According to the above configuration, since "W1>W21" is satisfied, it is possible to reduce the risk of short-circuiting the top surface wiring 11t. Moreover, since "W21>W221+W222" is satisfied, the ratio of the main body portion 111t to the top surface wiring 11t increases. Therefore, when a material with a low resistivity is used as the conductive material of the main body portion 111t, the resistance of the top surface wiring 11t can be reduced.

Further, when the thickness of the top surface wiring 11t is T1, the thickness of the main body portion 111t is T21, and the thickness of the coating layer 112t in the direction perpendicular to the top surface 21t (Z direction) is T22, preferably T1>T21> 2×T22 is satisfied. Here, "the thickness of the coating layer 112t in the direction orthogonal to the top surface 21t" means the thickness of the coating layer 112t in the portion overlapping the main body portion 111t when viewed from the direction orthogonal to the top surface 21t. It refers to the thickness (in other words, the thickness of the coating layer 112t present directly above the main body portion 111t in that direction).

According to the above configuration, since "T1>T21" is satisfied, the size of inductor component 1 in the direction orthogonal to top surface 21t can be further reduced, and inductor component 1 can be further miniaturized. Further, in the photolithography process, in order to improve the resolution, it is preferable that the gap between the body portions 111t adjacent to each other in the Y direction (indicated by symbol L in FIG. 4) be the same as the thickness T21 of the body portion 111t. . When the gap between the adjacent body portions 111t is the same as the thickness T21, according to the above configuration, in order to satisfy “T21>2×T22” (that is, the gap between the body portions 111t adjacent in the Y direction is , and more than twice the thickness T22 of the covering layer 112t), short-circuiting between the top wirings 11t can be suppressed.

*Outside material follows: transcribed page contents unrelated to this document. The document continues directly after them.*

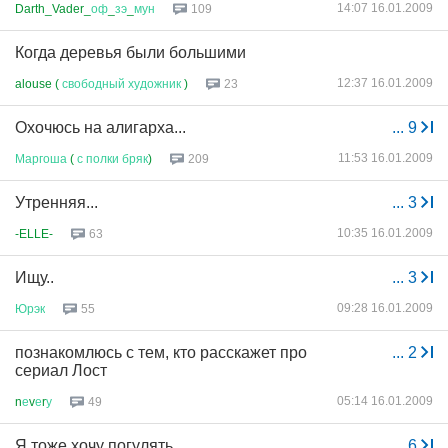
14:07 16.01.2009
Darth_Vader_
оф
_
зэ
_
мун
109
Когда деревья были большими
12:37 16.01.2009
alouse (
свободный
художник
)
23
Охочюсь на алигарха...
...
9
11:53 16.01.2009
Маргоша
(
с
полки
бряк
)
209
Утренняя...
...
3
10:35 16.01.2009
-ELLE-
63
Ищу..
...
3
09:28 16.01.2009
Юрэк
55
познакомлюсь с тем, кто расскажет про
...
2
сериал Лост
05:14 16.01.2009
n
е
v
е
r
у
49
Я тоже хочу погулять.....
...
6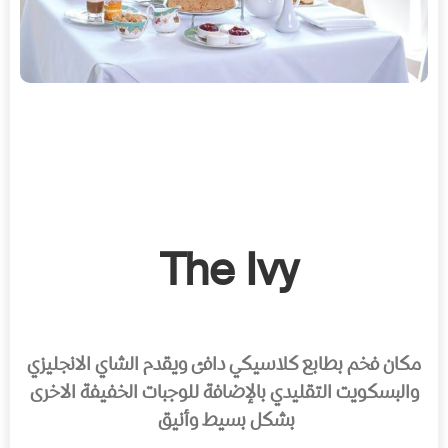
The Ivy
مكان فخم بطابع كلاسيكي دافئ ويقدم الشاي الانجليزي
والبسكويت التقليدي بالإضافة للوجبات الخفيفة الاخرى
بشكل بسيط وأنيق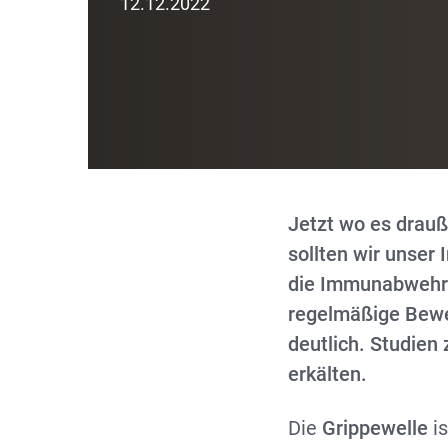
12.12.2022
Jetzt wo es drauße
sollten wir unser
die Immunabwehr 
regelmäßige Bewe
deutlich. Studien
erkälten.
Die
Grippewelle
is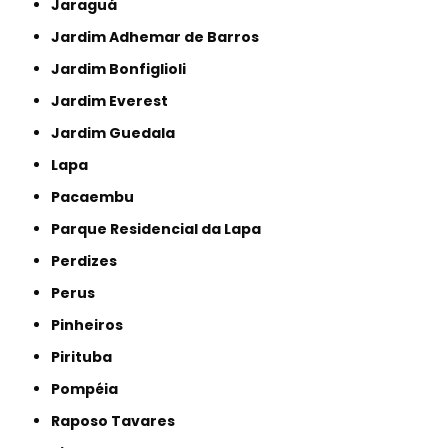
Jaraguá
Jardim Adhemar de Barros
Jardim Bonfiglioli
Jardim Everest
Jardim Guedala
Lapa
Pacaembu
Parque Residencial da Lapa
Perdizes
Perus
Pinheiros
Pirituba
Pompéia
Raposo Tavares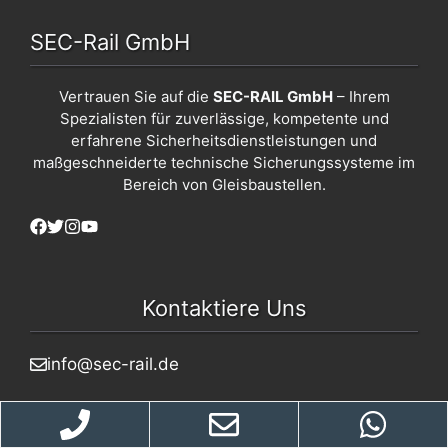
SEC-Rail GmbH
Vertrauen Sie auf die
SEC-RAIL GmbH
– Ihrem
Spezialisten für zuverlässige, kompetente und
erfahrene Sicherheitsdienstleistungen und
maßgeschneiderte technische Sicherungssysteme im
Bereich von Gleisbaustellen.
Kontaktiere Uns
info@sec-rail.de
02327/2992922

(First external electrode 121 and second external electrode 122)
The first external electrode 121 is provided on the first end surface 100 e 1 side with respect to the center of the element body 10 in the X direction so as to be exposed from the outer surface 100 of the element body 10 . The second external electrode 122 is provided on the second end surface 100 e 2 side with respect to the center of the element body 10 in the X direction so as to be exposed from the outer surface 100 of the element body 10 .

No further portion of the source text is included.